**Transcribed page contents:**
----

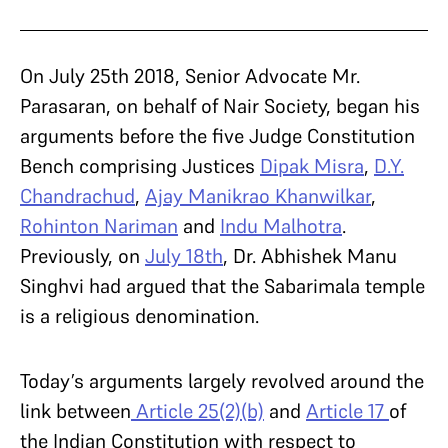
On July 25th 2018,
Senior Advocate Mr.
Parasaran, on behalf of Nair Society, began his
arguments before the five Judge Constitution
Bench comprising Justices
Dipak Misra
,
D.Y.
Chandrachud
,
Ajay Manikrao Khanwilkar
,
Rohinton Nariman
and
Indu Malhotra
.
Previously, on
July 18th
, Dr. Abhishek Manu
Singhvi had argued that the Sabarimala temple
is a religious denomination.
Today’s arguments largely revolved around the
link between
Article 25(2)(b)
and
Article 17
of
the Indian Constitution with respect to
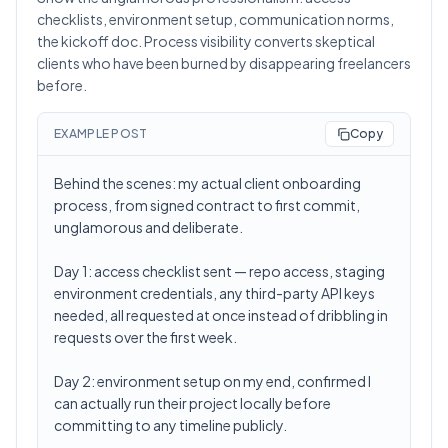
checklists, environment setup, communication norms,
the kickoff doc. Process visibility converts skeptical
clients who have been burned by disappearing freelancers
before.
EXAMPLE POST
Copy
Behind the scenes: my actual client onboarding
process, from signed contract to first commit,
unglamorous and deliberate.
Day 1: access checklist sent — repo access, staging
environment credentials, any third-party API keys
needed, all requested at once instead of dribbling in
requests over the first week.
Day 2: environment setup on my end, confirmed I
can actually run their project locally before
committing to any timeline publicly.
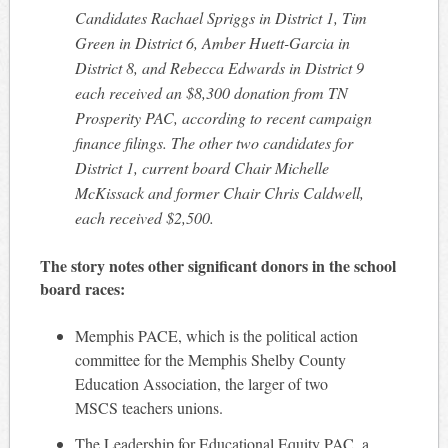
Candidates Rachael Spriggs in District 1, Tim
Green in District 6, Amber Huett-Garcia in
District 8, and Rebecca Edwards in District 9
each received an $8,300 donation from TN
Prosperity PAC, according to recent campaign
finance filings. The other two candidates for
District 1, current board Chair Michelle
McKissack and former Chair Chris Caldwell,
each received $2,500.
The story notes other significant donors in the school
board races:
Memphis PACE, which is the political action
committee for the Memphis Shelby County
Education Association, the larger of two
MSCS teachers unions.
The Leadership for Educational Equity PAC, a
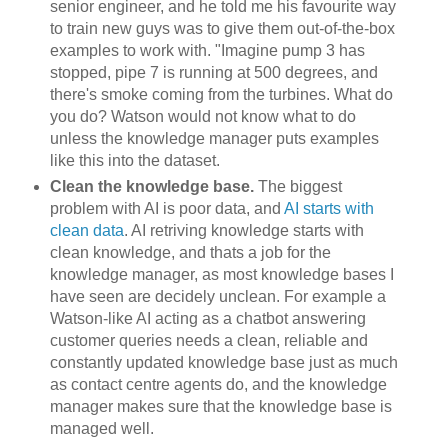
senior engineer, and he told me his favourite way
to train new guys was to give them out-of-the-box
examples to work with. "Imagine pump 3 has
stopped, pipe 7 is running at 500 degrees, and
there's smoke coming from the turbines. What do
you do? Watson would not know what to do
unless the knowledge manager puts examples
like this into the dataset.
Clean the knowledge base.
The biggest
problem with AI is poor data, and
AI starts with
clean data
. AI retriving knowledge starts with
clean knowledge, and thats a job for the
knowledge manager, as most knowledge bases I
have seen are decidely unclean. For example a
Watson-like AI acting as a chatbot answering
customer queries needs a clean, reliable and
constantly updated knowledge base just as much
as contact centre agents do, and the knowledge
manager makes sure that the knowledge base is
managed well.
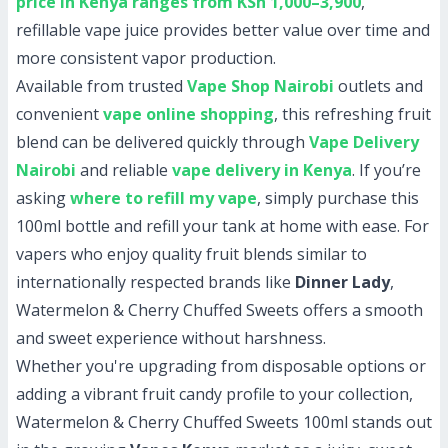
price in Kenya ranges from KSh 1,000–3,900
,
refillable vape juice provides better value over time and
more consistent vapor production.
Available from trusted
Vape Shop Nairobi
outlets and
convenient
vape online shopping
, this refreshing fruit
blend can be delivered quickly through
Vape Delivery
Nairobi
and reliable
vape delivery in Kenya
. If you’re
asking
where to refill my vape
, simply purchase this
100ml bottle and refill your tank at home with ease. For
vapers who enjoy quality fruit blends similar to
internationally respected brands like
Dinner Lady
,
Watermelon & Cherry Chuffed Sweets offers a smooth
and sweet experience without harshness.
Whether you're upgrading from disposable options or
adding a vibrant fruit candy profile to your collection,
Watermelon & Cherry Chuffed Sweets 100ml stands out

----

Take each line above that holds the string "received" and copy it.

each received an $8,300 donation from TN
each received $2,500.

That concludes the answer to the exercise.